« C’est la plus triste des soirées, car je pars et je ne reviendrai pas. Demain matin, lorsque la femme avec qui je vis depuis six ans sera partie au travail sur sa bicyclette et qu’on aura emmené nos enfants au parc avec leur ballon, je mettrai quelques affaires dans une valise, je quitterai discrètement ma maison en espérant que personne ne me verra et je prendrai le métro pour aller chez Victor. Là, pendant une durée indéterminée, je dormirai par terre dans la pièce minuscule qu’il a aimablement mise à ma disposition, à côté de la cuisine. Chaque matin, je rangerai le matelas mince et étroit dans le chauffe-linge. Je fourrerai dans un coffre le duvet qui sent le moisi.
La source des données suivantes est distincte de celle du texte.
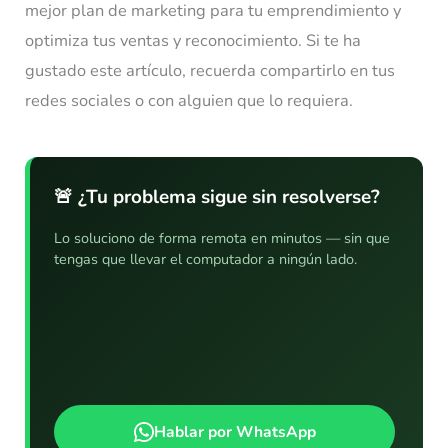
mejor plan de marketing para tu emprendimiento y
optimiza tus ventas y reconocimiento. Si te ha
gustado este artículo, recuerda compartirlo en tus
redes sociales o con alguien que lo requiera.
🚨 ¿Tu problema sigue sin resolverse?
Lo soluciono de forma remota en minutos — sin que
tengas que llevar el computador a ningún lado.
Hablar por WhatsApp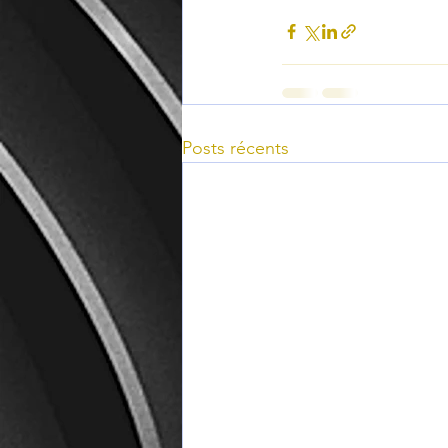
Posts récents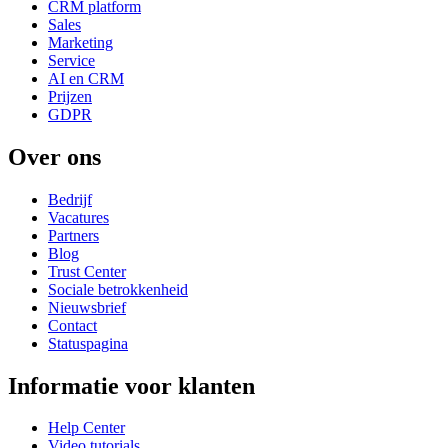
CRM platform
Sales
Marketing
Service
AI en CRM
Prijzen
GDPR
Over ons
Bedrijf
Vacatures
Partners
Blog
Trust Center
Sociale betrokkenheid
Nieuwsbrief
Contact
Statuspagina
Informatie voor klanten
Help Center
Video tutorials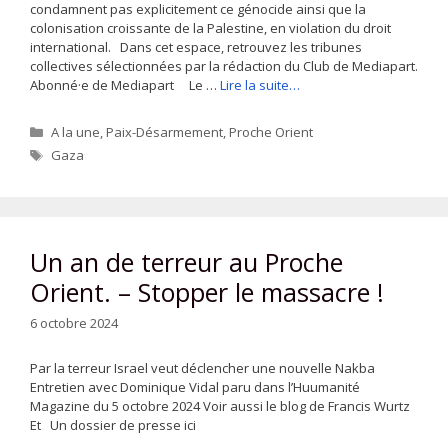
condamnent pas explicitement ce génocide ainsi que la
colonisation croissante de la Palestine, en violation du droit
international. Dans cet espace, retrouvez les tribunes
collectives sélectionnées par la rédaction du Club de Mediapart.
Abonné·e de Mediapart Le …
Lire la suite…
Catégories
A la une
,
Paix-Désarmement
,
Proche Orient
Étiquettes
Gaza
Un an de terreur au Proche
Orient. – Stopper le massacre !
6 octobre 2024
Par la terreur Israel veut déclencher une nouvelle Nakba
Entretien avec Dominique Vidal paru dans l’Huumanité
Magazine du 5 octobre 2024 Voir aussi le blog de Francis Wurtz
Et Un dossier de presse ici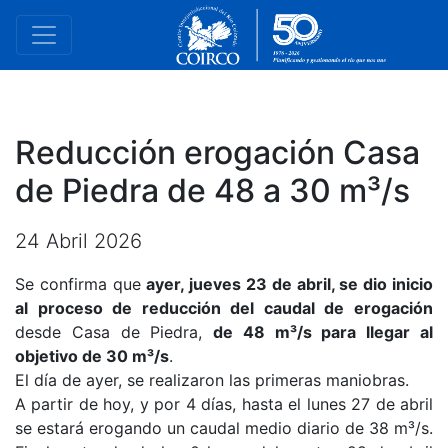
Reducción erogación Casa
de Piedra de 48 a 30 m³/s
24 Abril 2026
Se confirma que
ayer, jueves 23 de abril, se dio inicio
al proceso de reducción del caudal de erogación
desde Casa de Piedra,
de 48 m³/s para llegar al
objetivo de 30 m³/s
.
El día de ayer, se realizaron las primeras maniobras.
A partir de hoy, y por 4 días, hasta el lunes 27 de abril
se estará erogando un caudal medio diario de 38 m³/s.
Je ne reprendrai pas cette existence. C’est impossible. Peut-être devrais-je laisser un mot pour le lui dire. « Chère Susan, je ne reviendrai pas… » Peut-être sera-t-il préférable d’appeler demain après-midi. A moins que je ne lui rende visite durant le week-end. Je n’ai pas encore décidé des détails. Mais je suis presque certain de ne pas lui révéler mes intentions ce soir ni cette nuit. Je vais repousser ce moment. Pourquoi ? Parce que les mots sont des actes et qu’ils déclenchent des évènements. Dès qu’ils sont prononcés, on ne peut plus les retirer. Une chose irrévocable a été accomplie. Pas question de retourner en arrière, même si j’ai peur et si j’hésite. En fait, je tremble.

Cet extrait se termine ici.